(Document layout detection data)
⟨
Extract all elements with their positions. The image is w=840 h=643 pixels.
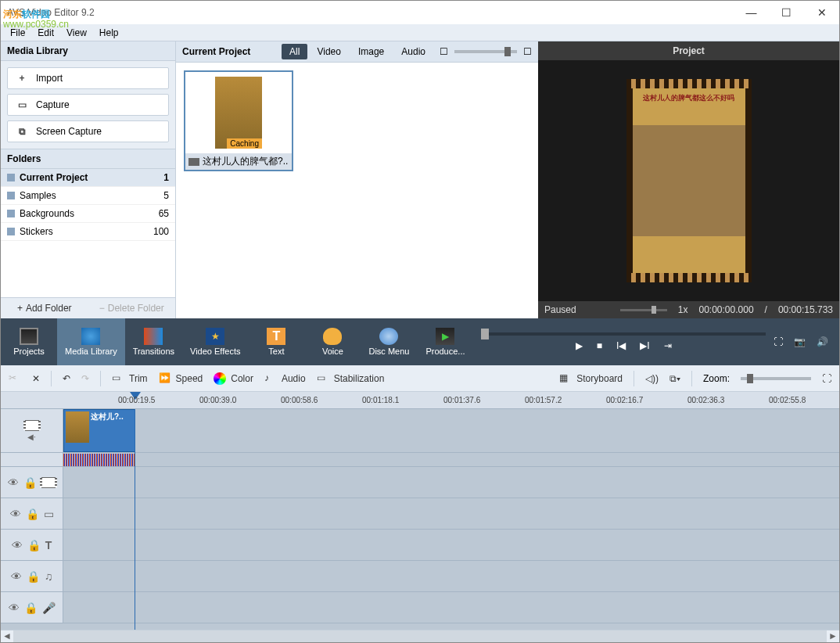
- text-button[interactable]: Text: [248, 318, 304, 365]
- folder-stickers[interactable]: Stickers100: [1, 223, 175, 241]
- fullscreen-icon[interactable]: ⛶: [774, 336, 783, 347]
- speed-slider[interactable]: [620, 309, 667, 311]
- lock-icon[interactable]: 🔒: [27, 570, 40, 583]
- projects-icon: [20, 328, 38, 345]
- edit-toolbar: ✂ ✕ ↶ ↷ ▭Trim ⏩Speed Color ♪Audio ▭Stabi…: [1, 365, 839, 392]
- audio-track[interactable]: 👁🔒♫: [1, 561, 839, 592]
- preview-viewport[interactable]: 这村儿人的脾气都这么不好吗: [538, 60, 839, 301]
- voice-icon: [323, 328, 342, 345]
- eye-icon[interactable]: 👁: [11, 570, 22, 583]
- tab-image[interactable]: Image: [350, 44, 392, 59]
- trim-button[interactable]: ▭Trim: [112, 372, 148, 385]
- effects-track[interactable]: 👁🔒▭: [1, 498, 839, 530]
- import-button[interactable]: +Import: [7, 67, 169, 89]
- video-clip[interactable]: 这村儿?..: [63, 409, 135, 452]
- media-library-button[interactable]: Media Library: [57, 318, 125, 365]
- eye-icon[interactable]: 👁: [9, 602, 20, 614]
- color-button[interactable]: Color: [214, 372, 253, 385]
- grid-small-icon[interactable]: ☐: [440, 46, 448, 57]
- produce-button[interactable]: Produce...: [417, 318, 473, 365]
- tab-all[interactable]: All: [282, 44, 307, 59]
- capture-button[interactable]: ▭Capture: [7, 94, 169, 116]
- text-track[interactable]: 👁🔒T: [1, 530, 839, 561]
- main-toolbar: Projects Media Library Transitions Video…: [1, 318, 839, 365]
- storyboard-label: Storyboard: [576, 373, 623, 384]
- screen-capture-button[interactable]: ⧉Screen Capture: [7, 120, 169, 142]
- eye-icon[interactable]: 👁: [12, 539, 23, 551]
- video-effects-button[interactable]: Video Effects: [182, 318, 248, 365]
- scroll-right-icon[interactable]: ►: [827, 630, 839, 642]
- playback-duration: 00:00:15.733: [778, 304, 833, 315]
- next-scene-button[interactable]: ⇥: [664, 340, 672, 351]
- close-button[interactable]: ✕: [804, 1, 839, 24]
- projects-button[interactable]: Projects: [1, 318, 57, 365]
- media-thumbnail[interactable]: Caching 这村儿人的脾气都?..: [184, 70, 293, 171]
- tab-video[interactable]: Video: [309, 44, 348, 59]
- main-video-track[interactable]: ◀· 这村儿?..: [1, 409, 839, 453]
- tab-audio[interactable]: Audio: [393, 44, 433, 59]
- time-separator: /: [765, 304, 767, 315]
- window-title: AVS Video Editor 9.2: [7, 7, 95, 18]
- thumbnail-name: 这村儿人的脾气都?..: [203, 155, 288, 168]
- capture-label: Capture: [36, 99, 70, 110]
- speed-button[interactable]: ⏩Speed: [159, 372, 203, 385]
- stop-button[interactable]: ■: [597, 340, 602, 351]
- lock-icon[interactable]: 🔒: [23, 476, 37, 489]
- import-label: Import: [36, 73, 63, 84]
- storyboard-button[interactable]: ▦Storyboard: [559, 372, 623, 385]
- transitions-button[interactable]: Transitions: [125, 318, 182, 365]
- zoom-fit-button[interactable]: ⛶: [822, 373, 831, 384]
- play-button[interactable]: ▶: [576, 340, 583, 351]
- playback-slider[interactable]: [481, 332, 766, 336]
- delete-button[interactable]: ✕: [32, 373, 40, 384]
- disc-menu-button[interactable]: Disc Menu: [361, 318, 417, 365]
- menu-file[interactable]: File: [5, 26, 30, 40]
- volume-mixer-icon[interactable]: ◁)): [645, 373, 659, 384]
- eye-icon[interactable]: 👁: [10, 508, 21, 520]
- maximize-button[interactable]: ☐: [769, 1, 804, 24]
- horizontal-scrollbar[interactable]: ◄ ►: [1, 630, 839, 642]
- eye-icon[interactable]: 👁: [8, 476, 19, 489]
- timeline: 00:00:19.5 00:00:39.0 00:00:58.6 00:01:1…: [1, 392, 839, 642]
- overlay-track[interactable]: 👁🔒: [1, 467, 839, 498]
- lock-icon[interactable]: 🔒: [24, 602, 38, 614]
- folder-current-project[interactable]: Current Project1: [1, 169, 175, 187]
- menu-help[interactable]: Help: [95, 26, 124, 40]
- undo-button[interactable]: ↶: [63, 373, 70, 384]
- redo-button: ↷: [81, 373, 89, 384]
- mic-icon: 🎤: [42, 602, 56, 614]
- folder-samples[interactable]: Samples5: [1, 187, 175, 205]
- prev-frame-button[interactable]: I◀: [616, 340, 626, 351]
- folder-name: Samples: [20, 190, 56, 201]
- aspect-icon[interactable]: ⧉▾: [669, 373, 680, 384]
- zoom-slider[interactable]: [741, 377, 811, 380]
- minimize-button[interactable]: —: [734, 1, 769, 24]
- thumbnail-size-slider[interactable]: [454, 50, 517, 53]
- transitions-icon: [144, 328, 163, 345]
- timeline-ruler[interactable]: 00:00:19.5 00:00:39.0 00:00:58.6 00:01:1…: [1, 392, 839, 409]
- audio-button[interactable]: ♪Audio: [264, 372, 306, 385]
- scroll-left-icon[interactable]: ◄: [1, 630, 13, 642]
- add-folder-button[interactable]: +Add Folder: [1, 298, 88, 318]
- menu-edit[interactable]: Edit: [33, 26, 59, 40]
- voice-track[interactable]: 👁🔒🎤: [1, 592, 839, 623]
- next-frame-button[interactable]: ▶I: [640, 340, 649, 351]
- add-folder-label: Add Folder: [26, 303, 72, 314]
- folder-backgrounds[interactable]: Backgrounds65: [1, 205, 175, 223]
- menu-view[interactable]: View: [62, 26, 92, 40]
- lock-icon[interactable]: 🔒: [27, 539, 41, 551]
- volume-icon[interactable]: 🔊: [817, 336, 828, 347]
- grid-large-icon[interactable]: ☐: [523, 46, 532, 57]
- playback-speed: 1x: [678, 304, 688, 315]
- disc-icon: [379, 328, 398, 345]
- audio-label: Audio: [282, 373, 306, 384]
- folder-icon: [7, 210, 15, 217]
- color-icon: [214, 372, 226, 385]
- folder-count: 65: [159, 208, 169, 219]
- ruler-mark: 00:01:57.2: [525, 396, 562, 404]
- lock-icon[interactable]: 🔒: [26, 508, 39, 520]
- stab-icon: ▭: [317, 372, 329, 385]
- voice-button[interactable]: Voice: [304, 318, 361, 365]
- stabilization-button[interactable]: ▭Stabilization: [317, 372, 385, 385]
- snapshot-icon[interactable]: 📷: [794, 336, 806, 347]
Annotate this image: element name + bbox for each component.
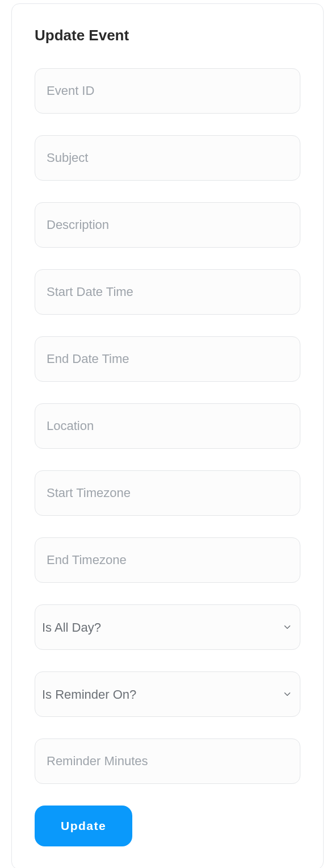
form-row: Is Reminder On?: [35, 671, 300, 717]
end-datetime-input[interactable]: [35, 336, 300, 382]
description-input[interactable]: [35, 202, 300, 248]
event-id-input[interactable]: [35, 68, 300, 114]
subject-input[interactable]: [35, 135, 300, 181]
is-all-day-select-wrap: Is All Day?: [35, 604, 300, 650]
form-row: [35, 470, 300, 516]
form-row: [35, 269, 300, 315]
is-reminder-on-select[interactable]: Is Reminder On?: [35, 671, 300, 717]
update-event-card: Update Event Is All Day?: [11, 3, 324, 868]
form-row: [35, 336, 300, 382]
start-datetime-input[interactable]: [35, 269, 300, 315]
is-all-day-select[interactable]: Is All Day?: [35, 604, 300, 650]
end-timezone-input[interactable]: [35, 537, 300, 583]
form-row: [35, 68, 300, 114]
card-title: Update Event: [35, 27, 300, 44]
reminder-minutes-input[interactable]: [35, 738, 300, 784]
form-row: [35, 738, 300, 784]
form-row: [35, 202, 300, 248]
form-row: [35, 537, 300, 583]
update-button[interactable]: Update: [35, 806, 132, 846]
start-timezone-input[interactable]: [35, 470, 300, 516]
form-row: Is All Day?: [35, 604, 300, 650]
form-row: [35, 403, 300, 449]
location-input[interactable]: [35, 403, 300, 449]
form-row: [35, 135, 300, 181]
is-reminder-on-select-wrap: Is Reminder On?: [35, 671, 300, 717]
⟩
[EXERCISE AIM]
Wherever the word "effects" appears in a line of the data, copy that line.

[WRITTEN SOLUTION]
- effects-track[interactable]: 👁🔒▭: [1, 498, 839, 530]
- video-effects-button[interactable]: Video Effects: [182, 318, 248, 365]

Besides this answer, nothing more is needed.